In Shipping Law News 10/09/2016
The Wall Street Journal has recently observed that if Hanjin Shipping Co. Ltd. fails in its attempts to reorganize and emerge from bankruptcy proceedings in Korea, it would represent the largest container shipping company to date to collapse. In the meantime, its creditors have apparently been active in Chinese, Singaporean, and American ports. At this time, the federal district court in Los Angeles has allowed the arrest of one vessel (the Montevideo) on account of unpaid bunkering charges, and is still considering two requests for the attachment of Hanjin’s assets on behalf of two owners who charter vessels to Hanjin.
Hanjin’s decision to file a chapter 15 ancillary bankruptcy proceeding in the United States this past Friday does not put an automatic freeze on further ship seizures. However, the U.S. Bankruptcy Court judge assigned to that proceeding has indicated that he will consider Hanjin’s petition this afternoon, and if granted, the automatic bankruptcy stay will begin protecting Hanjin within the United States (and within U.S. waters). Not much time remains for further creditors to obtain maritime attachments or arrest orders against Hanjin’s vessels or other assets.
Beyond the effectiveness of the automatic bankruptcy stay, not much is else is so settled in the law concerning bankruptcy shipping companies. The Second Circuit’s 2005 decision in In re Millenium Seacarriers, Inc. points out the continuing uncertainty in U.S. law concerning the boundary between exclusive bankruptcy jurisdiction and exclusive maritime jurisdiction. As Judge Sotomayor (as she then was) observed in Millenium Seacarriers, while a bankruptcy judge can preside over the distribution of maritime assets, only a federal district court judge sitting in admiralty can dispose of a vessel by judicial sale, free and clear of maritime liens.
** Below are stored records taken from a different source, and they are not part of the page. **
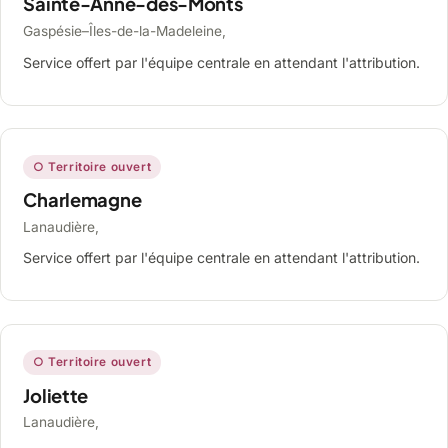
Sainte-Anne-des-Monts
Gaspésie–Îles-de-la-Madeleine,
Service offert par l'équipe centrale en attendant l'attribution.
○ Territoire ouvert
Charlemagne
Lanaudière,
Service offert par l'équipe centrale en attendant l'attribution.
○ Territoire ouvert
Joliette
Lanaudière,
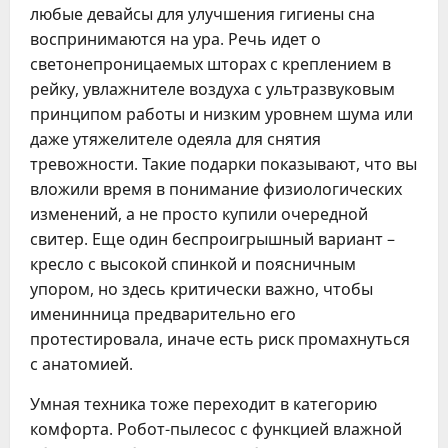
любые девайсы для улучшения гигиены сна
воспринимаются на ура. Речь идет о
светонепроницаемых шторах с креплением в
рейку, увлажнителе воздуха с ультразвуковым
принципом работы и низким уровнем шума или
даже утяжелителе одеяла для снятия
тревожности. Такие подарки показывают, что вы
вложили время в понимание физиологических
изменений, а не просто купили очередной
свитер. Еще один беспроигрышный вариант –
кресло с высокой спинкой и поясничным
упором, но здесь критически важно, чтобы
именинница предварительно его
протестировала, иначе есть риск промахнуться
с анатомией.
Умная техника тоже переходит в категорию
комфорта. Робот-пылесос с функцией влажной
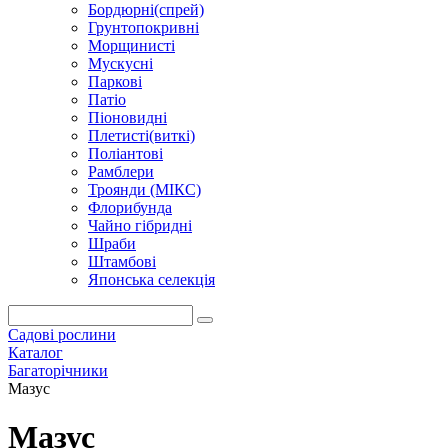
Бордюрні(спрей)
Грунтопокривні
Морщинисті
Мускусні
Паркові
Патіо
Піоновидні
Плетисті(виткі)
Поліантові
Рамблери
Троянди (МІКС)
Флорибунда
Чайно гібридні
Шраби
Штамбові
Японська селекція
Садові рослини
Каталог
Багаторічники
Мазус
Мазус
In the meantime, there seems little disagreement that judges sitting in admiralty recognize the paramount impact of the automatic bankruptcy stay. Thus, once an automatic stay is instituted for Hanjin, there can be no more vessel seizures in U.S. waters.
If any maritime attachment has been perfected prior to entry of the automatic stay, there is precedent in the form of last year’s In re Daebo International Shipping Co. decision, in which the bankruptcy judge vacated the attachment without requiring the debtor to post any security, in part on the basis that the Korean bankruptcy judge’s order in that case was meant to have worldwide effect. In the current Hanjin petition before the U.S. Bankruptcy Court, part of Hanjin’s submission is that the Korean court’s protection is worldwide and is merely being confirmed by the use of U.S. chapter 15 proceedings. Thus, there is a good chance that attachments obtained on or after September 1 will be vacated by the U.S. Bankruptcy Court.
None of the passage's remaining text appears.